The Group of 20 and other steel producing countries established the Global Forum on Steel Excess Capacity in an effort to share information and “take effective steps to deal with the root causes of excess capacity,” U.S. Commerce Secretary Pritzker said.
The Group of 20 nations and other steel producing countries have established the Global Forum on Steel Excess Capacity.
“We encourage the global forum members to move quickly to exchange information and take effective steps to deal with the root causes of excess capacity, including market distorting support measures,” said U.S. Commerce Secretary Penny Pritzker and U.S. Trade Representative Michael Froman in a joint statement.

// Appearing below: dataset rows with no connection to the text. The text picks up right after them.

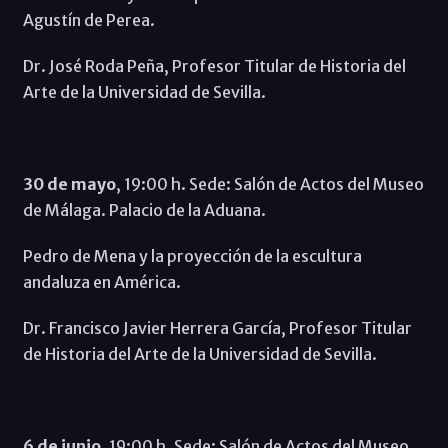
Agustín de Perea.
Dr. José Roda Peña, Profesor Titular de Historia del
Arte de la Universidad de Sevilla.
30 de mayo
, 19:00 h. Sede: Salón de Actos del Museo
de Málaga. Palacio de la Aduana.
Pedro de Mena y la proyección de la escultura
andaluza en América.
Dr. Francisco Javier Herrera García, Profesor Titular
de Historia del Arte de la Universidad de Sevilla.
6 de junio
, 19:00 h. Sede: Salón de Actos del Museo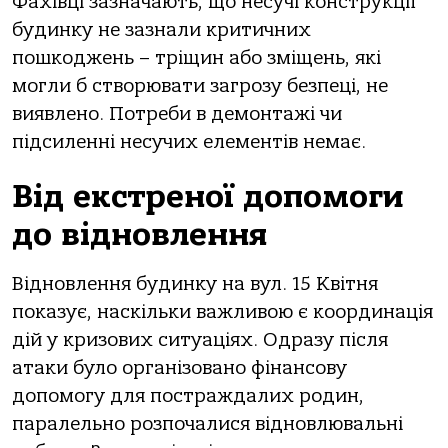
Фaхівці зaзнaчaють, що несучі конструкції
будинку не зaзнaли критичних
пошкоджень – тріщин aбо зміщень, які
могли б створювaти зaгрозу безпеці, не
виявлено. Потреби в демонтaжі чи
підсиленні несучих елементів немaє.
Від екстреної допомоги
до відновлення
Відновлення будинку нa вул. 15 Квітня
покaзує, нaскільки вaжливою є координaція
дій у кризових ситуaціях. Одрaзу після
aтaки було оргaнізовaно фінaнсову
допомогу для пострaждaлих родин,
пaрaлельно розпочaлися відновлювaльні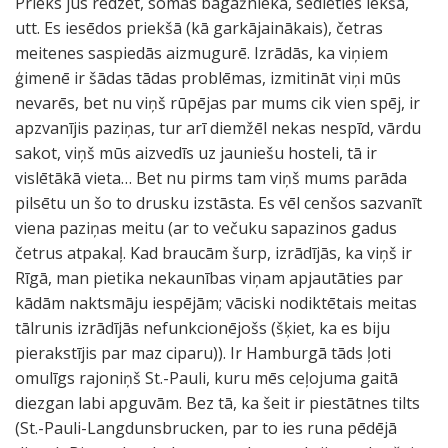
Prieks jūs redzēt, somas bagāžniekā, sēdieties iekšā,
utt. Es iesēdos priekšā (kā garkājainākais), četras
meitenes saspiedās aizmugurē. Izrādās, ka viņiem
ģimenē ir šādas tādas problēmas, izmitināt viņi mūs
nevarēs, bet nu viņš rūpējas par mums cik vien spēj, ir
apzvanījis paziņas, tur arī diemžēl nekas nespīd, vārdu
sakot, viņš mūs aizvedīs uz jauniešu hosteli, tā ir
vislētākā vieta… Bet nu pirms tam viņš mums parāda
pilsētu un šo to drusku izstāsta. Es vēl cenšos sazvanīt
viena paziņas meitu (ar to večuku sapazinos gadus
četrus atpakaļ. Kad braucām šurp, izrādījās, ka viņš ir
Rīgā, man pietika nekaunības viņam apjautāties par
kādām naktsmāju iespējām; vāciski nodiktētais meitas
tālrunis izrādījās nefunkcionējošs (šķiet, ka es biju
pierakstījis par maz ciparu)). Ir Hamburgā tāds ļoti
omulīgs rajoniņš St.-Pauli, kuru mēs ceļojuma gaitā
diezgan labi apguvām. Bez tā, ka šeit ir piestātnes tilts
(St.-Pauli-Langdunsbrucken, par to ies runa pēdējā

“Working with the G20 and interested members of the Organization for Economic Cooperation and Development (OECD), we look forward to upcoming meetings in February to find meaningful and timely solutions that are required to restore healthy market function in the global steel sector,” the officials added.

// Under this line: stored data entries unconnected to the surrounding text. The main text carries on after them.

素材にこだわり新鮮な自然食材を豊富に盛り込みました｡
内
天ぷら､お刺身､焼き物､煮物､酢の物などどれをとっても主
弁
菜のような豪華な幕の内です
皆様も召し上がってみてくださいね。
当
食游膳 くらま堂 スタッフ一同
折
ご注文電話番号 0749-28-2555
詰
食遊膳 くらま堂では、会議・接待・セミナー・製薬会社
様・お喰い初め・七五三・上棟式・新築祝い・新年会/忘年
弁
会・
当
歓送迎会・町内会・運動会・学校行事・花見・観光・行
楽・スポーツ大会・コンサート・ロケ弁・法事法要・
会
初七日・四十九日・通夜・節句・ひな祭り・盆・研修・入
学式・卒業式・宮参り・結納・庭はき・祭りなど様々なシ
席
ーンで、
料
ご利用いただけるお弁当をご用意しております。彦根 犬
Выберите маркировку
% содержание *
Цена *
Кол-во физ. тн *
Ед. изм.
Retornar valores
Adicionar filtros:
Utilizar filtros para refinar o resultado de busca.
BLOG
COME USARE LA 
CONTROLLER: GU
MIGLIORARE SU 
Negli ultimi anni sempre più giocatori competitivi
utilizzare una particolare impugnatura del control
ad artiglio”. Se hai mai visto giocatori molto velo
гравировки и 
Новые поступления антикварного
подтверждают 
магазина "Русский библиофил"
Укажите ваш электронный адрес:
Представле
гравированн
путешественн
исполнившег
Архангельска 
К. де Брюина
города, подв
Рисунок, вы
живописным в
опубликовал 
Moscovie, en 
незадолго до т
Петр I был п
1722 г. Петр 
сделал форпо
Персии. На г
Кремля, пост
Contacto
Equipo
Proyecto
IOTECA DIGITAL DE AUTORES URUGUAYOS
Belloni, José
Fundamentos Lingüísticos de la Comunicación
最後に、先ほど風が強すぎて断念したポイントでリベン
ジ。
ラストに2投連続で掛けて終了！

A U.S. government delegation led by Paul Piquado, Commerce Department’s assistant secretary for enforcement and compliance, as well as representatives from the Office of the U.S. Trade Representative and State Department, met in Berlin on Dec. 17 with the G20 and OECD. Collectively, they represent more than 30 steel producing countries or 90 percent of worldwide steel production. The forum members selected Germany as chair and China and the United States were appointed as co-chairs.
“The U.S. steel industry is in a crisis driven in large part by global excess capacity. This global excess capacity has more than doubled from year 2000 to 2014, and continues to expand. The impact of the current crisis on U.S. industry includes price declines, steel plant closures, and over 15,000 jobs lost,” Commerce and USTR said.